WHAT THE TASK REQUIRES => Leave out the pictures and repeat the entries below verbatim.

WORKING DATA =>
------
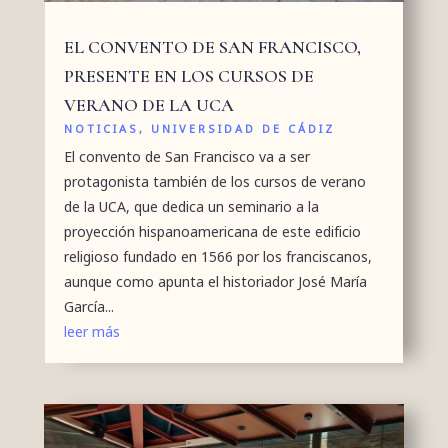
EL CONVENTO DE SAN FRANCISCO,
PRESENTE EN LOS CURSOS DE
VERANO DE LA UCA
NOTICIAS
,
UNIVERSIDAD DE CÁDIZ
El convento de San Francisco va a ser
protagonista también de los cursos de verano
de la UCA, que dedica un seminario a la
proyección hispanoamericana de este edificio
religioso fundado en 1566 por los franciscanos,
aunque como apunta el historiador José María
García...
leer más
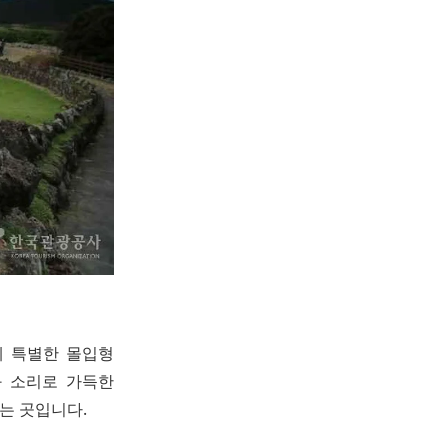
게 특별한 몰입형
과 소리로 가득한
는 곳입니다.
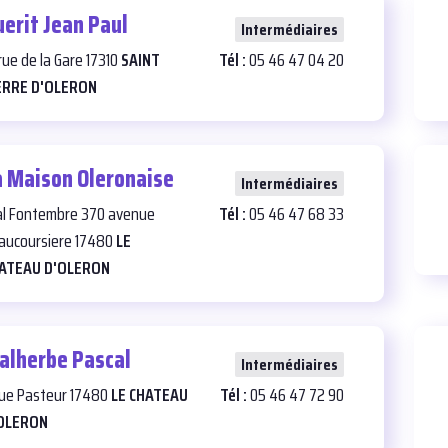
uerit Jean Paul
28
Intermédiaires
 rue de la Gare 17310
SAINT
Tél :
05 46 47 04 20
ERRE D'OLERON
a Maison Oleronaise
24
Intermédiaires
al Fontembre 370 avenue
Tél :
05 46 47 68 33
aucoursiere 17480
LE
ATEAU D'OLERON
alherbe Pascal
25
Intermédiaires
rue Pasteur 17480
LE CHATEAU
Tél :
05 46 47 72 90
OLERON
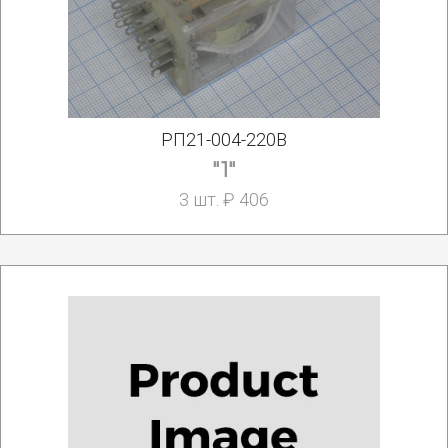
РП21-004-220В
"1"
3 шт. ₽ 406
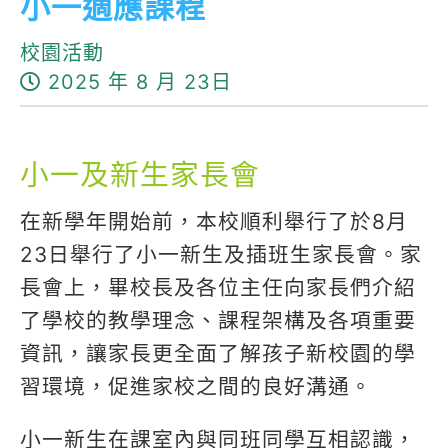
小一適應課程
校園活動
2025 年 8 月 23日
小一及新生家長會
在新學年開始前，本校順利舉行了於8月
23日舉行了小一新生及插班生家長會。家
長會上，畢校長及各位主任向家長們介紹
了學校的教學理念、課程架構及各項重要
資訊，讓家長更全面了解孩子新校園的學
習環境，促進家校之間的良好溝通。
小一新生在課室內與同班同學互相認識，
------
YOUR RESPONSE =>
EL CONVENTO DE SAN FRANCISCO,
PRESENTE EN LOS CURSOS DE
VERANO DE LA UCA
NOTICIAS
,
UNIVERSIDAD DE CÁDIZ
El convento de San Francisco va a ser
protagonista también de los cursos de verano
de la UCA, que dedica un seminario a la
proyección hispanoamericana de este edificio
religioso fundado en 1566 por los franciscanos,
aunque como apunta el historiador José María
García...
leer más
게 특별한 몰입형
과 소리로 가득한
는 곳입니다.
uerit Jean Paul
28
Intermédiaires
 rue de la Gare 17310
SAINT
Tél :
05 46 47 04 20
ERRE D'OLERON
a Maison Oleronaise
24
Intermédiaires
al Fontembre 370 avenue
Tél :
05 46 47 68 33
aucoursiere 17480
LE
ATEAU D'OLERON
alherbe Pascal
25
Intermédiaires
rue Pasteur 17480
LE CHATEAU
Tél :
05 46 47 72 90
OLERON
РП21-004-220В
"1"
3 шт. ₽ 406
小一適應課程
校園活動
2025 年 8 月 23日
小一及新生家長會
在新學年開始前，本校順利舉行了於8月
23日舉行了小一新生及插班生家長會。家
長會上，畢校長及各位主任向家長們介紹
了學校的教學理念、課程架構及各項重要
資訊，讓家長更全面了解孩子新校園的學
習環境，促進家校之間的良好溝通。
小一新生在課室內與同班同學互相認識，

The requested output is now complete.